Independent TD Mattie McGrath will introduced the Scrap and Precious Metal Dealers Bill, an amended version of legislation he introduced more than two years ago in a bid to prevent such thefts and to regulate the ‘cash for gold’ business.
The Tipperary South TD said that when the Minister for Justice rejected his Bill in March 2012 he promised to introduce his own legislation. “But there has been nothing since then.”
He said people’s homes were being broken into with precious metals such as gold jewellery being stolen and then sold to cash buyers without any proof of ownership required.
“They can just send it off in the post with no proof of ownership and get cash back.”
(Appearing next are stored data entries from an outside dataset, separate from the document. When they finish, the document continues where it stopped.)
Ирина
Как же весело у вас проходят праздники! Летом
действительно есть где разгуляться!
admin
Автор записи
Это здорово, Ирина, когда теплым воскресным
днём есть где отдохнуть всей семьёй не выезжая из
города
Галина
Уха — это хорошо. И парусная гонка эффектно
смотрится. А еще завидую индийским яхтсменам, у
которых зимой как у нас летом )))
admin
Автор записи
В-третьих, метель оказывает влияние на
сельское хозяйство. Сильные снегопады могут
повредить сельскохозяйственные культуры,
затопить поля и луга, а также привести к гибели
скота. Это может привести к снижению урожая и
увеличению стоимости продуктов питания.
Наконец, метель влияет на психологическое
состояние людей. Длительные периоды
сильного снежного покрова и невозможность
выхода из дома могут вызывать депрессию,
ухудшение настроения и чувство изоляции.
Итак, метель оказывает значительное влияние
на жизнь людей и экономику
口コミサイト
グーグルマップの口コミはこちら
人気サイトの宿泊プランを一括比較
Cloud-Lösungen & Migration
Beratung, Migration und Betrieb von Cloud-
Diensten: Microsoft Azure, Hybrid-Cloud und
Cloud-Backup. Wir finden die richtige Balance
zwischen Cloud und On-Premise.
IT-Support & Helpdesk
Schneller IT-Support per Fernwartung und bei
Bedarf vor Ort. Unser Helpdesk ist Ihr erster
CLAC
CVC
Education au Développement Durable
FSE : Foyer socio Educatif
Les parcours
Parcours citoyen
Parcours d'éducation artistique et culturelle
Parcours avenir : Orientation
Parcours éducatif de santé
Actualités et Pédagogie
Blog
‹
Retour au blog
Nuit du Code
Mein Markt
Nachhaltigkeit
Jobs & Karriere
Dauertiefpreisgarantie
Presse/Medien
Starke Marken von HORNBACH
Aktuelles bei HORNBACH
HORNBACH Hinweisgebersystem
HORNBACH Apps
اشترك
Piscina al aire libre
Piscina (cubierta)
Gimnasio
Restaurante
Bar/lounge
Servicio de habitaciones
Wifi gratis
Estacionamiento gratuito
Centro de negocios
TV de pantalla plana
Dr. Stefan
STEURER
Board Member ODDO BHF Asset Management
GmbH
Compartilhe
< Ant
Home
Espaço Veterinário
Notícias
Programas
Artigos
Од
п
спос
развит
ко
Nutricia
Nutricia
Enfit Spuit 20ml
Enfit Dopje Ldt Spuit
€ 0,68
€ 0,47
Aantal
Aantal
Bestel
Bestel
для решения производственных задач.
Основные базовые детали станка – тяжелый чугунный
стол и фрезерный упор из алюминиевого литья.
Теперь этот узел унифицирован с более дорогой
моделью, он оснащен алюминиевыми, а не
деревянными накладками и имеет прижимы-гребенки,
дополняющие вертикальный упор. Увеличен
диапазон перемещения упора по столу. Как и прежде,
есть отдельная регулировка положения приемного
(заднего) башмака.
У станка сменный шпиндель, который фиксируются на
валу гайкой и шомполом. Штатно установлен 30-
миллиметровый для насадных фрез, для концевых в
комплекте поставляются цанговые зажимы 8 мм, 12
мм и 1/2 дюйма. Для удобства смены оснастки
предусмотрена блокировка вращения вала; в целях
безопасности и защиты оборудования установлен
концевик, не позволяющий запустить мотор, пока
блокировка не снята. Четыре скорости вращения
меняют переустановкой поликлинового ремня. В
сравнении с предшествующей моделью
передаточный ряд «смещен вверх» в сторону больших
He wants tighter controls on the sale of precious metals including gold as well as bronze, lead and copper. Mr McGrath said there had been an explosion in the value of scrap and precious metals and there was no industry regulation.
“Limerick junction has been a target a number of times” he said of the theft of cable supplying the signal at the railway line, which had cost more than €500,000 to replace.
And there was the recent theft of metal on the Dart line at Greystones, Co Wicklow as well as the theft of street manholes, which he said created huge dangers.
Mr McGrath said the Georgian Society supported the legislation and its houses had been targeted including the robbery of items such as metal door knobs and lead from roofs.
The legislation, with eight amendments to the original Bill, provides for the registration of all scrap metal dealers and ensures payments must be traceable through cheque or bank draft. The Bill also requires a holding period of one month before metals are melted down and includes penalties of varying levels for offenders.